───── Records provided

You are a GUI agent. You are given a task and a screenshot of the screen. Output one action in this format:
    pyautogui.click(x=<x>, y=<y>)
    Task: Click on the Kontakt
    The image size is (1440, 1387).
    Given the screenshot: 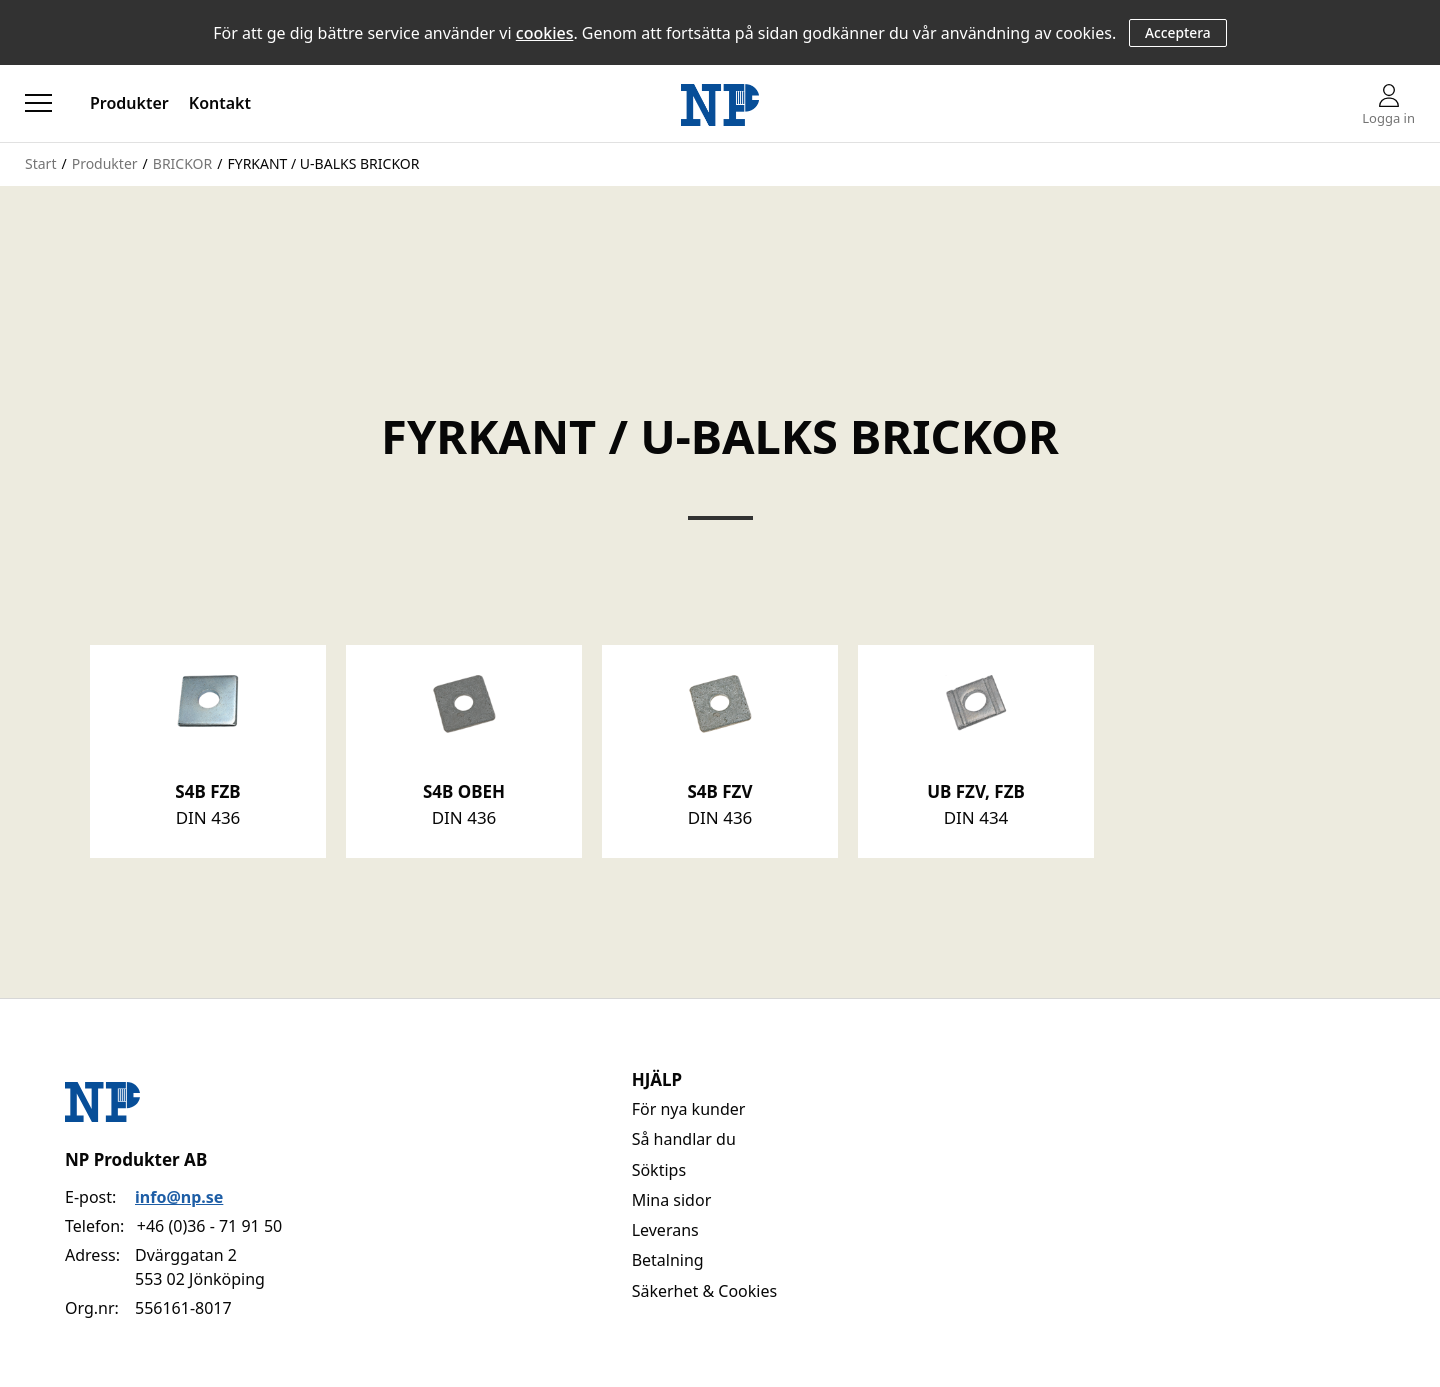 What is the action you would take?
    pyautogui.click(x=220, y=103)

──────────
───── Records provided

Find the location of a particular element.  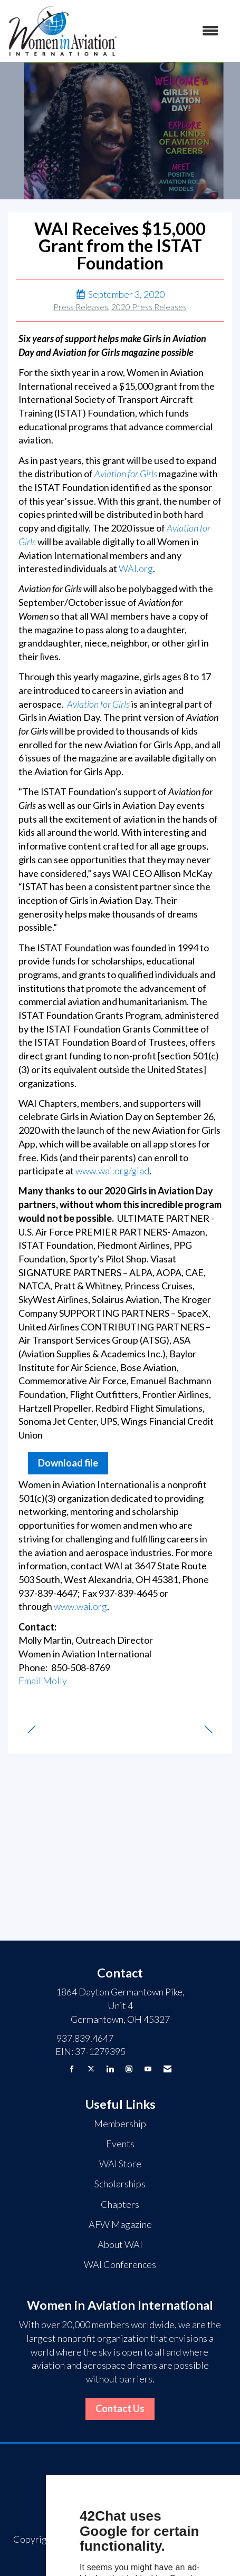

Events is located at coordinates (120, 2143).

──────────
───── Records provided

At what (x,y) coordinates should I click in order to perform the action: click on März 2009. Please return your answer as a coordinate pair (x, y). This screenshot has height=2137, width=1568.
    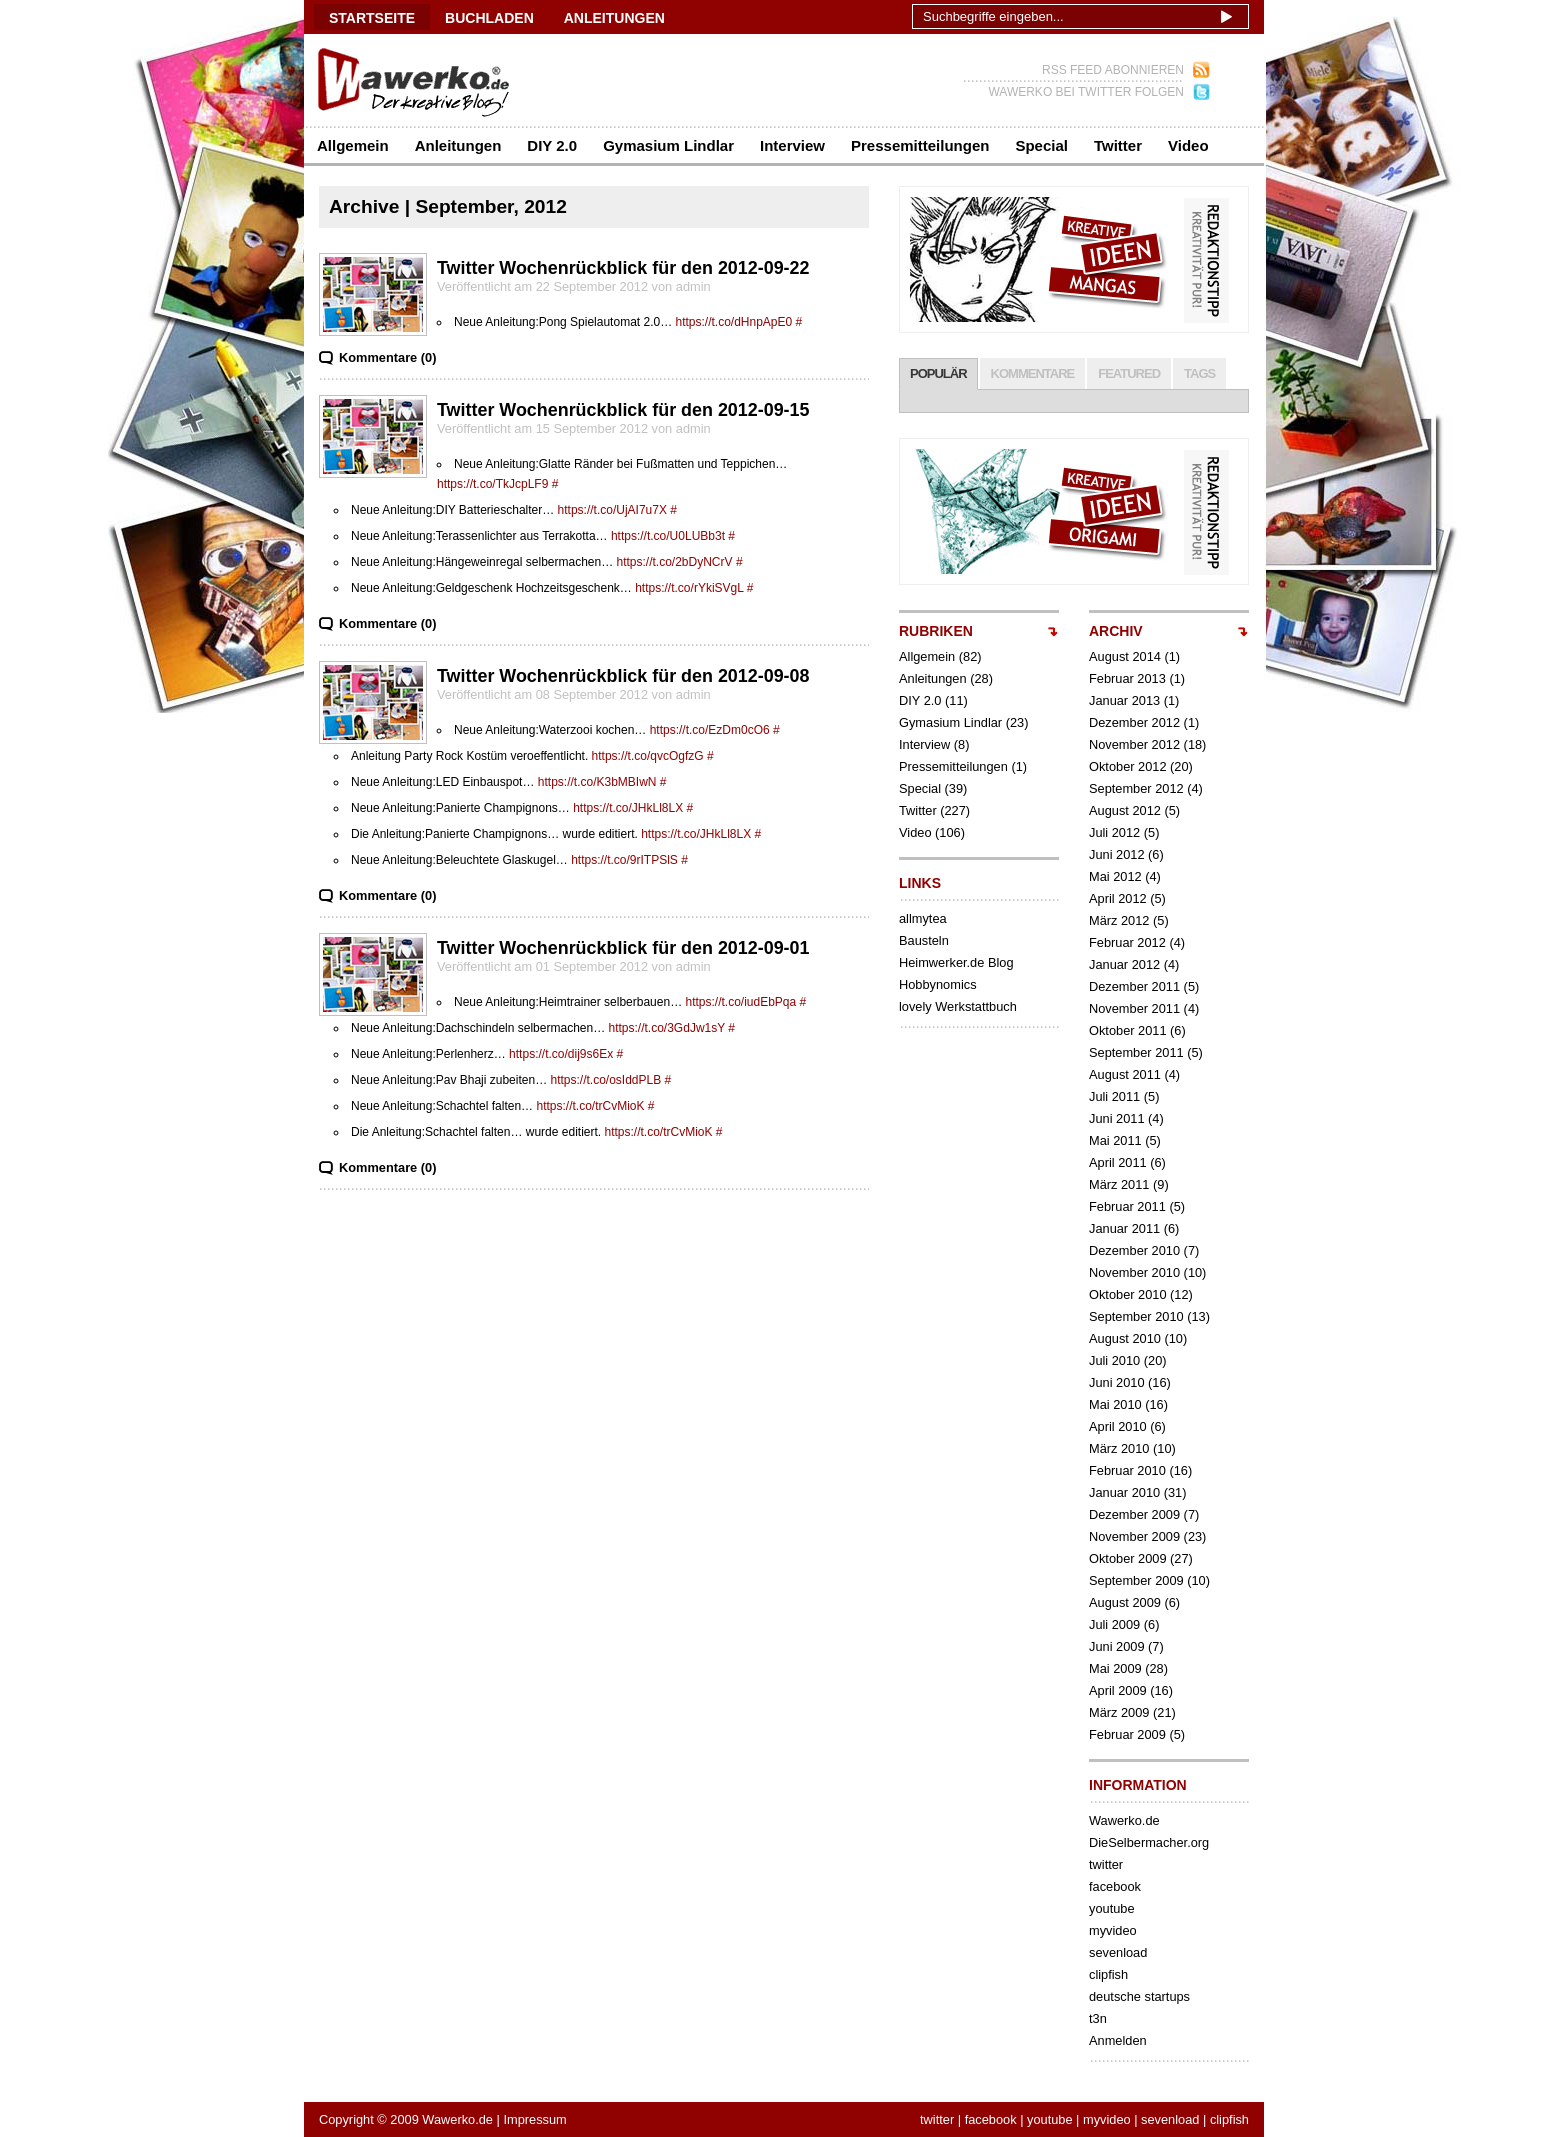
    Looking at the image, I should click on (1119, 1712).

──────────

Copy exactly the stretch of data above from the line with "You are a GUI" through the line with "The image size is (1440, 1387).", and omit all other lines.

You are a GUI agent. You are given a task and a screenshot of the screen. Output one action in this format:
    pyautogui.click(x=<x>, y=<y>)
    Task: Click on the Kontakt
    The image size is (1440, 1387).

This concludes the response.